A highly conserved region within H2B is important for FACT to act on nucleosomes

Abstract

Histone N-terminal tails play crucial roles in chromatin-related processes. The tails of histones H3 and H4 are highly conserved and well characterized, but much less is known about the functions of the tails of histones H2A and H2B and their sequences are more divergent among eukaryotes. Here we characterized the function of the only highly conserved region in the H2B tail, the H2B repression (HBR) domain. Once thought to play a role only in repression, it also has an uncharacterized function in gene activation and DNA damage responses. We report that deletion of the HBR domain impairs the eviction of nucleosomes at the promoters and open reading frames of genes. A closer examination of the HBR domain mutants revealed that they displayed phenotypes similar to those of histone chaperone complex FACT mutants, including an increase in intragenic transcription and the accumulation of free histones in cells.
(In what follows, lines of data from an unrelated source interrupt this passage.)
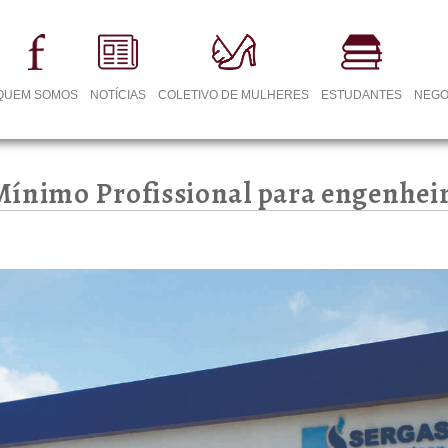
QUEM SOMOS
NOTÍCIAS
COLETIVO DE MULHERES
ESTUDANTES
NEGO
Mínimo Profissional para engenhe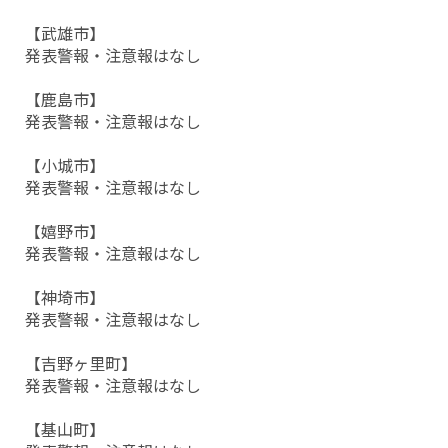
【武雄市】
発表警報・注意報はなし
【鹿島市】
発表警報・注意報はなし
【小城市】
発表警報・注意報はなし
【嬉野市】
発表警報・注意報はなし
【神埼市】
発表警報・注意報はなし
【吉野ヶ里町】
発表警報・注意報はなし
【基山町】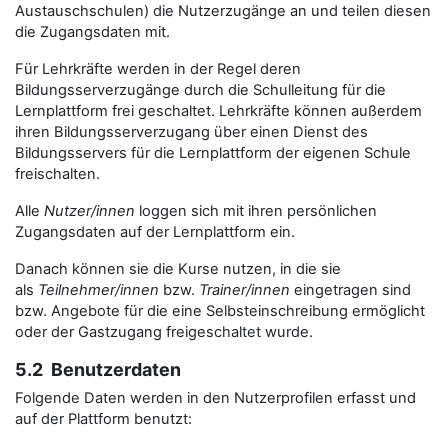
Austauschschulen) die Nutzerzugänge an und teilen diesen
die Zugangsdaten mit.
Für Lehrkräfte werden in der Regel deren
Bildungsserverzugänge durch die Schulleitung für die
Lernplattform frei geschaltet. Lehrkräfte können außerdem
ihren Bildungsserverzugang über einen Dienst des
Bildungsservers für die Lernplattform der eigenen Schule
freischalten.
Alle
Nutzer/innen
loggen sich mit ihren persönlichen
Zugangsdaten auf der Lernplattform ein.
Danach können sie die Kurse nutzen, in die sie
als
Teilnehmer/innen
bzw.
Trainer/innen
eingetragen sind
bzw. Angebote für die eine Selbsteinschreibung ermöglicht
oder der Gastzugang freigeschaltet wurde.
5.2 Benutzerdaten
Folgende Daten werden in den Nutzerprofilen erfasst und
auf der Plattform benutzt: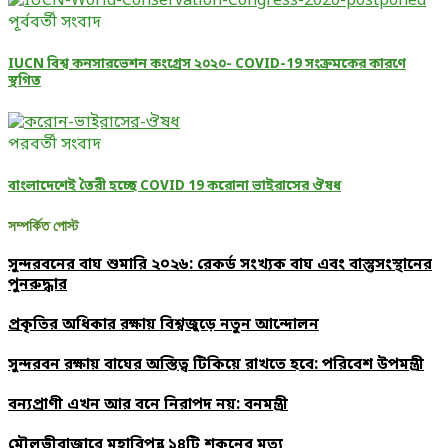
পূর্ববর্তী সংবাদ
IUCN বিশ্ব কনসারভেশন কংগ্রেস ২০২০- COVID-19 সংক্রমকের কারণে
স্থগিত
পরবর্তী সংবাদ
বাংলাদেশেই তৈরী হচ্ছে COVID 19 করোনা ভাইরাসের ঔষধ
সম্পর্কিত পোস্ট
সুন্দরবনের বাঘ শুমারি ২০২৬: রেকর্ড সংখ্যক বাঘ এবং বাস্তুসংস্থানের
পুনরুদ্ধার
প্রকৃতির অধিকার রক্ষায় বিশ্বজুড়ে নতুন আন্দোলন
সুন্দরবন রক্ষায় বাঘের অস্তিত্ব টিকিয়ে রাখতে হবে: পরিবেশ উপমন্ত্রী
বন্যপ্রাণী এখন আর বনে নিরাপদ নয়: বনমন্ত্রী
মৌলভীবাজারে মহাবিপন্ন ১৪টি শকুনের মৃত্যু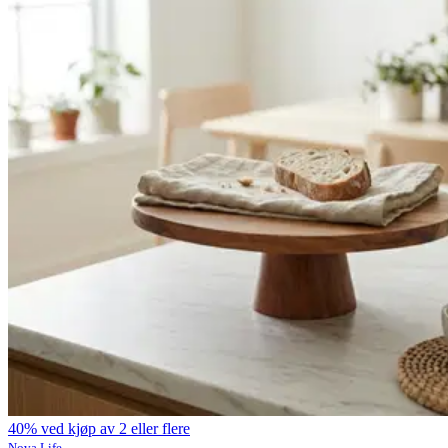
40% ved kjøp av 2 eller flere
Nova Life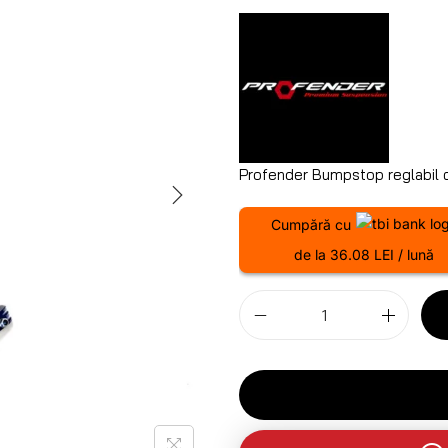
Profender Bumpstop reglabil cu
Cumpără cu
de la 36.08 LEI / lună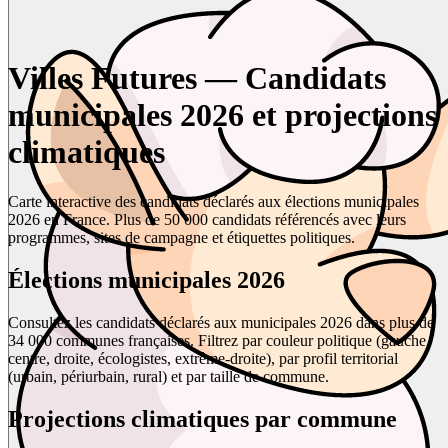
Villes Futures — Candidats
municipales 2026 et projections
climatiques
Carte interactive des candidats déclarés aux élections municipales
2026 en France. Plus de 50 000 candidats référencés avec leurs
programmes, sites de campagne et étiquettes politiques.
Élections municipales 2026
Consultez les candidats déclarés aux municipales 2026 dans plus de
34 000 communes françaises. Filtrez par couleur politique (gauche,
centre, droite, écologistes, extrême-droite), par profil territorial
(urbain, périurbain, rural) et par taille de commune.
Projections climatiques par commune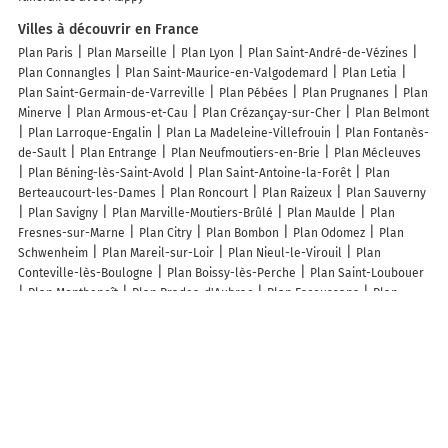
Villes à découvrir en France
Plan Paris
Plan Marseille
Plan Lyon
Plan Saint-André-de-Vézines
Plan Connangles
Plan Saint-Maurice-en-Valgodemard
Plan Letia
Plan Saint-Germain-de-Varreville
Plan Pébées
Plan Prugnanes
Plan
Minerve
Plan Armous-et-Cau
Plan Crézançay-sur-Cher
Plan Belmont
Plan Larroque-Engalin
Plan La Madeleine-Villefrouin
Plan Fontanès-
de-Sault
Plan Entrange
Plan Neufmoutiers-en-Brie
Plan Mécleuves
Plan Béning-lès-Saint-Avold
Plan Saint-Antoine-la-Forêt
Plan
Berteaucourt-les-Dames
Plan Roncourt
Plan Raizeux
Plan Sauverny
Plan Savigny
Plan Marville-Moutiers-Brûlé
Plan Maulde
Plan
Fresnes-sur-Marne
Plan Citry
Plan Bombon
Plan Odomez
Plan
Schwenheim
Plan Mareil-sur-Loir
Plan Nieul-le-Virouil
Plan
Conteville-lès-Boulogne
Plan Boissy-lès-Perche
Plan Saint-Loubouer
Plan Montbenoît
Plan Prades-d'Aubrac
Plan Escoussans
Plan
Queyrières
Plan Bongheat
Plan Sallespisse
Plan Muzy
Plan Saint-
Michel-de-Llotes
Plan Saxi-Bourdon
Plan Quézac
Plan Cézac
Plan
Lignières-sur-Aire
Plan Ydes
Plan Gatteville-le-Phare
Lieux à découvrir à Benqué-Molère
Commerçants de Benqué-Molère
Alerte Frelon 65
COUPES COULEURS
Salons
Mairie - Benqué-Molère
Mairie - Molère
L'Agrolinette
Église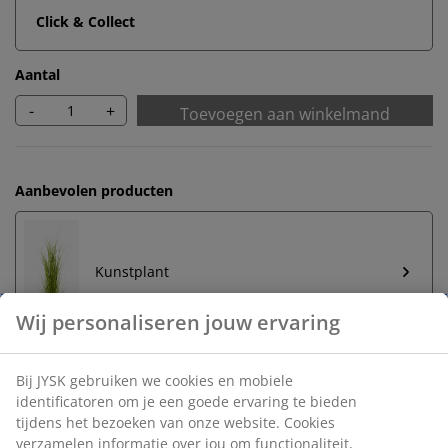
Click & Collect
Aantal
-
+
Toevoegen aan winkelmand
Aanbevolen producten
Kunstplant
Onbeperkt retourneren
Geen tijdslimiet - retourneer in iedere JYSK-winkel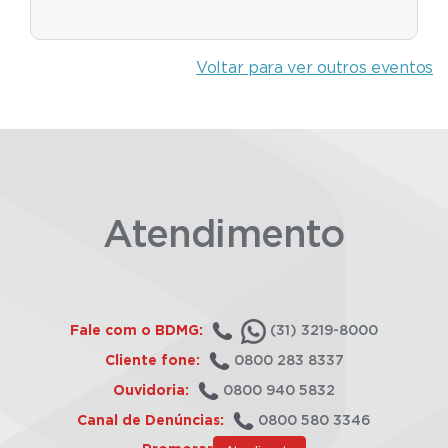
Voltar para ver outros eventos
Atendimento
Fale com o BDMG:
(31) 3219-8000
Cliente fone:
0800 283 8337
Ouvidoria:
0800 940 5832
Canal de Denúncias:
0800 580 3346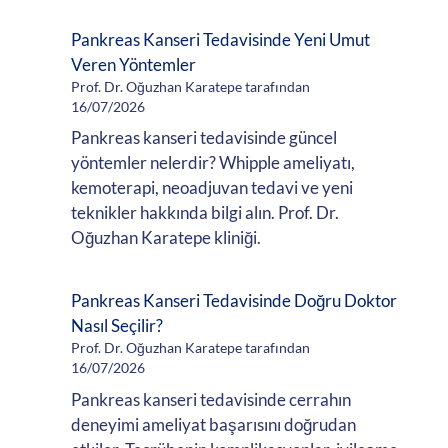
Pankreas Kanseri Tedavisinde Yeni Umut
Veren Yöntemler
Prof. Dr. Oğuzhan Karatepe tarafından
16/07/2026
Pankreas kanseri tedavisinde güncel
yöntemler nelerdir? Whipple ameliyatı,
kemoterapi, neoadjuvan tedavi ve yeni
teknikler hakkında bilgi alın. Prof. Dr.
Oğuzhan Karatepe kliniği.
Pankreas Kanseri Tedavisinde Doğru Doktor
Nasıl Seçilir?
Prof. Dr. Oğuzhan Karatepe tarafından
16/07/2026
Pankreas kanseri tedavisinde cerrahın
deneyimi ameliyat başarısını doğrudan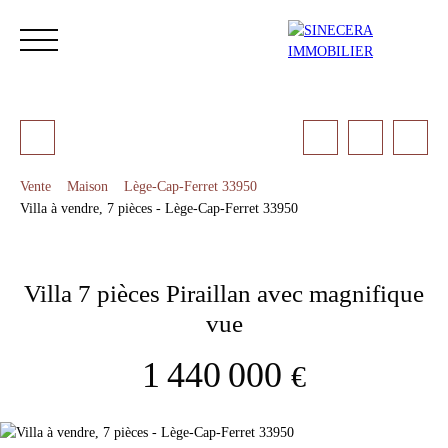
Vente
Maison
Lège-Cap-Ferret 33950
Villa à vendre, 7 pièces - Lège-Cap-Ferret 33950
ACCUEIL
ACHETER
LOUER
NOS SERVICES
LES 
Villa 7 pièces Piraillan avec magnifique
Estimation
vue
1 440 000
€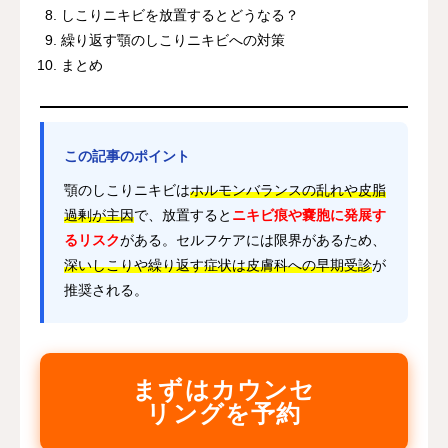
しこりニキビを放置するとどうなる？
繰り返す顎のしこりニキビへの対策
まとめ
この記事のポイント
顎のしこりニキビは
ホルモンバランスの乱れや皮脂
過剰が主因
で、放置すると
ニキビ痕や嚢胞に発展す
るリスク
がある。セルフケアには限界があるため、
深いしこりや繰り返す症状は皮膚科への早期受診
が
推奨される。
まずはカウンセ
リングを予約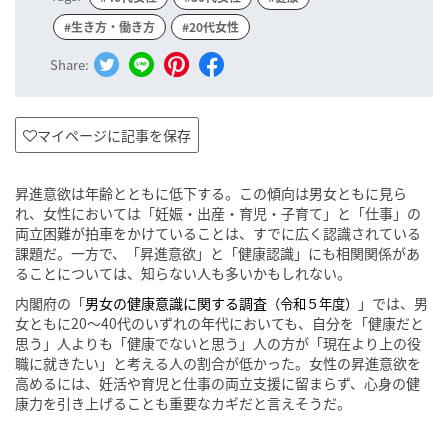
#生き方・働き方
#20代女性
Share:
マイページに記事を保存
昇進意欲は年齢とともに低下する。この傾向は男女ともに見ら
れ、女性においては「妊娠・出産・育児・子育て」と「仕事」の
両立困難が拍車をかけていることは、すでに広く認識されている
課題だ。一方で、「昇進意欲」と「健康認識」にも相関関係があ
ることについては、知らない人も多いかもしれない。
内閣府の「
男女の健康意識に関する調査
」では、男
（令和５年度）
女ともに20〜40代のいずれの年代においても、自分を「健康だと
思う」人よりも「健康でないと思う」人の方が「現在より上の役
職に就きたい」と考える人の割合が低かった。女性の昇進意欲を
高めるには、妊活や育児と仕事の両立支援に留まらず、心身の健
康力を引き上げることも重要なカギだと言えそうだ。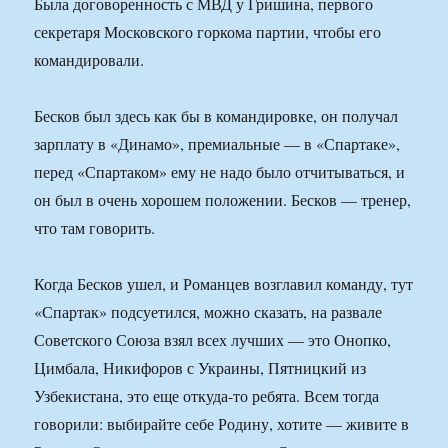
Была договоренность с МВД у Гришина, первого
секретаря Московского горкома партии, чтобы его
командировали.
Бесков был здесь как бы в командировке, он получал
зарплату в «Динамо», премиальные — в «Спартаке»,
перед «Спартаком» ему не надо было отчитываться, и
он был в очень хорошем положении. Бесков — тренер,
что там говорить.
Когда Бесков ушел, и Романцев возглавил команду, тут
«Спартак» подсуетился, можно сказать, на развале
Советского Союза взял всех лучших — это Онопко,
Цимбала, Никифоров с Украины, Пятницкий из
Узбекистана, это еще откуда-то ребята. Всем тогда
говорили: выбирайте себе Родину, хотите — живите в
Biochemical characterization of recombinant nucleosomes indicates that deletion of the HBR domain impairs FACT-dependent removal of H2A-H2B from nucleosomes, suggesting that the HBR domain plays an important role in allowing FACT to disrupt dimer-DNA interactions. We have uncovered a previously unappreciated role for the HBR domain in regulating chromatin structure and have provided insight into how FACT acts on nucleosomes.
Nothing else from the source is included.